The existing API gateway can handle the authentication, schema validation, and rate-limit obligations for AI-bound traffic. The gateway does not classify the prompt body, evaluate identity-bound policy against the classification, or commit the per-decision audit record. The AI Act Article 12 obligation requires the per-decision record. The deployer that reuses the API gateway for the AI surface satisfies the application-level envelope and still owes the LLM-specific record series. The pragmatic pattern is to add the LLM gateway to the AI routing leg behind the existing API gateway.

How does the LLM gateway handle the request to a streaming AI endpoint?

The streaming endpoint emits chunks over a single HTTP connection. The LLM gateway reads the request body at the start of the stream for the identity, classification, and policy decisions. The gateway reads the response chunks as the model emits them, applies the response-side classification and redaction per chunk, and commits the audit record at the end of the stream with the full request-response pair. The streaming pattern adds typically under 50 ms of overhead on the first chunk and below 5 ms per subsequent chunk.

Does the LLM gateway require schema validation on the prompt body?

The OpenAI, Anthropic, and Bedrock provider APIs all publish OpenAPI specs.
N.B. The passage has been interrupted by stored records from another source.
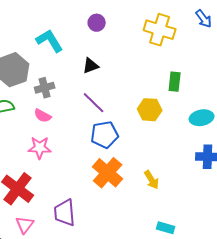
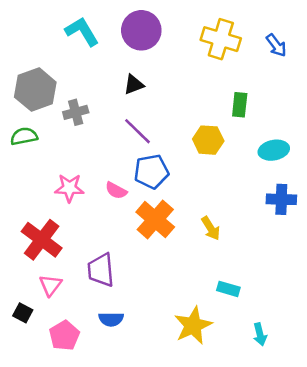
blue arrow: (204, 19) -> (276, 45), moved
purple circle: (97, 23) -> (141, 30), size x1.8
cyan L-shape: (50, 41) -> (82, 32), moved
pink semicircle: (43, 116) -> (116, 191), moved

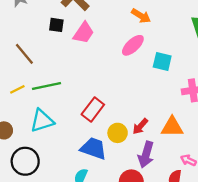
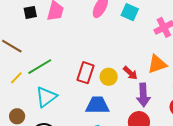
cyan square: (162, 61) -> (130, 12), turned 30
red arrow: (140, 126) -> (130, 73), turned -70
yellow circle: (118, 133) -> (109, 77), moved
The LLM gateway can validate the envelope (the messages array shape, the model field, the parameters) against the provider's spec. The semantic content of the prompt is not schema-validatable in the OpenAPI sense. The gateway's classification and policy decisions cover the semantic side. The two together produce the validation surface the deployer expects.

How does the gateway handle multiple model providers with different request shapes?

The LLM gateway carries an adapter per provider that normalizes the request and response shapes into the gateway's internal representation. The internal representation is what the policy engine evaluates against. The audit record series stores the provider identifier and the original request and response shape (or content-addressed reference to them) so the regulator can read the record without learning the gateway's internal representation. A deployer running OpenAI, Anthropic, and a self-hosted Llama deployment runs three adapters on the gateway and a single policy engine.